> Problem details
Please print only the top portion of the entries below, ending with the line that contains "Transparentes", exactly as written.

===== Dataset content =====

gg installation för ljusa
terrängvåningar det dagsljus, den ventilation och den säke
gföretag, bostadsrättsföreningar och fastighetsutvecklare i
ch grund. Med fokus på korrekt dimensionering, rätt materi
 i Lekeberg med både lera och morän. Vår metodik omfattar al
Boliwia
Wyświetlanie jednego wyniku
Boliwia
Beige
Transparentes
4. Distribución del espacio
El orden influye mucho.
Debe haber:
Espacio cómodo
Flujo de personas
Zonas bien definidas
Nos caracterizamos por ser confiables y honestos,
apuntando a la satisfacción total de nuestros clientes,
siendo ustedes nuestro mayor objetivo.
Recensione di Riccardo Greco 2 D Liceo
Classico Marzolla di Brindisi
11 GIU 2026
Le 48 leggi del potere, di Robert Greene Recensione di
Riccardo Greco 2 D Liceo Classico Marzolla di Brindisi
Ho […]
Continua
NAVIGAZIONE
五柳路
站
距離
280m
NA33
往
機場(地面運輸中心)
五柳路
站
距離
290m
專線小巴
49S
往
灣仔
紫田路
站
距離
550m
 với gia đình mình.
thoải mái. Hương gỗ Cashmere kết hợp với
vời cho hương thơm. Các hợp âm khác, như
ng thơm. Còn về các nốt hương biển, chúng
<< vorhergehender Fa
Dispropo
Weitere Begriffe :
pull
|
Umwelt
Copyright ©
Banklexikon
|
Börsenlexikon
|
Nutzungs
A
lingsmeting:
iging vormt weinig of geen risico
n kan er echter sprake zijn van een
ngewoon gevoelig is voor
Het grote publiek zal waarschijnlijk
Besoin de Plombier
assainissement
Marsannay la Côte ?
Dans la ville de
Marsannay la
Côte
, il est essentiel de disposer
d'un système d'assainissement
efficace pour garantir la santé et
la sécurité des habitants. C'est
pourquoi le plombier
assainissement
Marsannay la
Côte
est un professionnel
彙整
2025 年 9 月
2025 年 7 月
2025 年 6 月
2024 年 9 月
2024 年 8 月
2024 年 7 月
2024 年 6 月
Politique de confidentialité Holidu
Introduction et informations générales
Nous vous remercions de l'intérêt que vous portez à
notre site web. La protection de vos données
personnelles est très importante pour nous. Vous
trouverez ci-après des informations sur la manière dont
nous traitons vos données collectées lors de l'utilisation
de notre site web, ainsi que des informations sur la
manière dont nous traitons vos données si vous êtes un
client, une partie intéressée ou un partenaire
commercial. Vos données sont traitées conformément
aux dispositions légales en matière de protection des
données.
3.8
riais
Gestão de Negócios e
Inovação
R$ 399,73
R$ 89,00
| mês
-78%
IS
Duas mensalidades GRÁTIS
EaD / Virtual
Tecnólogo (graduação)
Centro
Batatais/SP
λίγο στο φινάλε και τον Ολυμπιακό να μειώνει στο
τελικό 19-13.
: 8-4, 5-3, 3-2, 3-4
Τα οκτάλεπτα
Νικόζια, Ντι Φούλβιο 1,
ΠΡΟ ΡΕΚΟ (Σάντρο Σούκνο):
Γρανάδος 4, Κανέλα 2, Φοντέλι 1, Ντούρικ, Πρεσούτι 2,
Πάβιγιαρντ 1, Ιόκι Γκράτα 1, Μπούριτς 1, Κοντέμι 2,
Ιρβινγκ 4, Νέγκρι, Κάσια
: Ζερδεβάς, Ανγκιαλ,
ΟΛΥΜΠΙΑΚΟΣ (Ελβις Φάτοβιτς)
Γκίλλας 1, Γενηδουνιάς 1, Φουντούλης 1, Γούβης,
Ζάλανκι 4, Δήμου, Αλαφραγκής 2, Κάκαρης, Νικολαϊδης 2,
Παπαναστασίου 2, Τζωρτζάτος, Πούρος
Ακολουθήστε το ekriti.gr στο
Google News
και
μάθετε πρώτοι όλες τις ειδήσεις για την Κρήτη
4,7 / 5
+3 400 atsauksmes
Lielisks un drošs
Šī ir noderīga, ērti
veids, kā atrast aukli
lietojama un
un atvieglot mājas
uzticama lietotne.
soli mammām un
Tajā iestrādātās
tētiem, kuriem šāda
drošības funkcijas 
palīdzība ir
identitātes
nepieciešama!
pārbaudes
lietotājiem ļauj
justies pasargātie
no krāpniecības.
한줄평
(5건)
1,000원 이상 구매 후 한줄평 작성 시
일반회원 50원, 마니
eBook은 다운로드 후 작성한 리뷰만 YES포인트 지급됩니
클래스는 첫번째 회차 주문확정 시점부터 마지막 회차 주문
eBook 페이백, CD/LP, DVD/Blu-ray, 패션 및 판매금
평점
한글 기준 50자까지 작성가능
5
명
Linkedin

=====

> Your solution
gg installation för ljusa
terrängvåningar det dagsljus, den ventilation och den säke
gföretag, bostadsrättsföreningar och fastighetsutvecklare i
ch grund. Med fokus på korrekt dimensionering, rätt materi
 i Lekeberg med både lera och morän. Vår metodik omfattar al
Boliwia
Wyświetlanie jednego wyniku
Boliwia
Beige
Transparentes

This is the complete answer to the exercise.